The title track, for instance, opens with a lean, insistent riff – but whatever menace that telegraphs is soon undercut by Levin’s typically heartfelt, observational writing style. Even as a Adam Borjesson’s fluttering banjo and Kalle Persson’s stomping cadence join the proceedings, Levin continues working against the grain: “Them Feet” sounds like a prison work song, but plays out as a parable about giving your whole heart to something, through thick and thin.
He’s certainly seen both since earning Male Artist of the Year honors from in the New Music Weekly Awards back in 2007 – only to see the guy who signed him quit after joining a label in Levin’s home country of Sweden.
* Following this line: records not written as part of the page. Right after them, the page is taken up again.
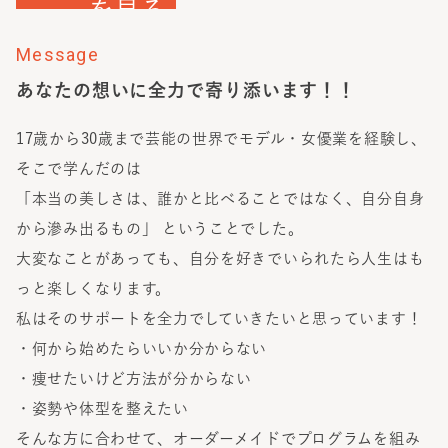
を見る
Message
あなたの想いに全力で寄り添います！！
17歳から30歳まで芸能の世界でモデル・女優業を経験し、
そこで学んだのは
「本当の美しさは、誰かと比べることではなく、自分自身
から滲み出るもの」 ということでした。
大変なことがあっても、自分を好きでいられたら人生はも
っと楽しくなります。
私はそのサポートを全力でしていきたいと思っています！
・何から始めたらいいか分からない
・痩せたいけど方法が分からない
・姿勢や体型を整えたい
そんな方に合わせて、オーダーメイドでプログラムを組み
He labored under that deal for three long years before finally emerging again as an indie artist in 2011. Since, he’s released Tooth and Claw, been the only international performer invited to New Orleans’ Cutting Edge Festival and is preparing to release not one but two albums in 2014 – beginning with the impressively layered, always involving Them Feet, due on January 29, 2014.
The Aimee Bobruk co-written “I Raise My Flag,” one of only three songs here not credited to Levin alone, has a more muscular, modern feel – though Levin’s sharp eye for the particular (be that turn of phrase, or moment in time) remains the thread that connects everything here. As the track plays out, Levin – who co-produces with Dark Lama – builds a tornadic setting for this song of sweet surrender. “Pull Yourself Together” employs a lean, Bo Diddle-inspired rhythm, as Levin settles into a dark, gravelly vocal. He sounds both annoyed, and a little bemused, by his loveable loser of a subject. Anders Borjesson’s honking saxophone, again working in dichotomy, gives the song a honky-tonk propulsion.
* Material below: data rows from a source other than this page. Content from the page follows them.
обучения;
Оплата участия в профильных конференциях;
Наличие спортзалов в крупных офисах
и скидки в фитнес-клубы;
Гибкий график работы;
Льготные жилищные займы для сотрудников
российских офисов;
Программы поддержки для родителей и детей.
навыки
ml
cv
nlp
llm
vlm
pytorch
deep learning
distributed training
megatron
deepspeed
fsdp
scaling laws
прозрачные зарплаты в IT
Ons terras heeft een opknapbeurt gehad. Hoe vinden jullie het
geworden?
“As Long as It’s Good,” a song about taking things as they come, returns to the shotgun-shack musical danger of the album opener, fired along by a tough backbeat from Persson, who also mixed and mastered Them Feet. “Once I Almost Killed a Horse,” in which Levin explores an innocent’s dumb-luck naivety and the way he stumbles toward something good, anyway. All of it, every mistake along the way, seemed to lead to his one true love. Levin’s vocal, so filled with hope and love, perfectly captures the lingering sense of wonder surrounding this happy turn of events.
“Company Man,” with its stuttering, off-kilter structure and brittle approach with the lyric, arrives then like a punch in the middle of the chest – in the same way that any every-day reverie is broken by bad news, from the news or the mail or the phone. Levin ultimately finds a gospel-inflected kind of redemption, but it’s a rocky journey.
“June’s Memory Lane,” a contemplative examination of the things that age takes from us, opens up a lonesome landscape filled with things forgotten. A similar quietude surrounds “Father to a Son” – the third song, after “I Raise My Flag” and “Pull Yourself Together,” co-written by Levin with Brian Hobbs. Together, the try to make sense of the differences that can tear a child apart from a parent, and the love that can bridge those differences over time.
“King Neptune” finishes Them Feet with an anthem’s broad brush stroke, as Levin stirs in sweeping mythical touchstones – even while staying true to the album’s consistently involving small-scale narrative focus. This isn’t the story of a conquering hero, but of a very personal love that becomes legendary in someone’s heart.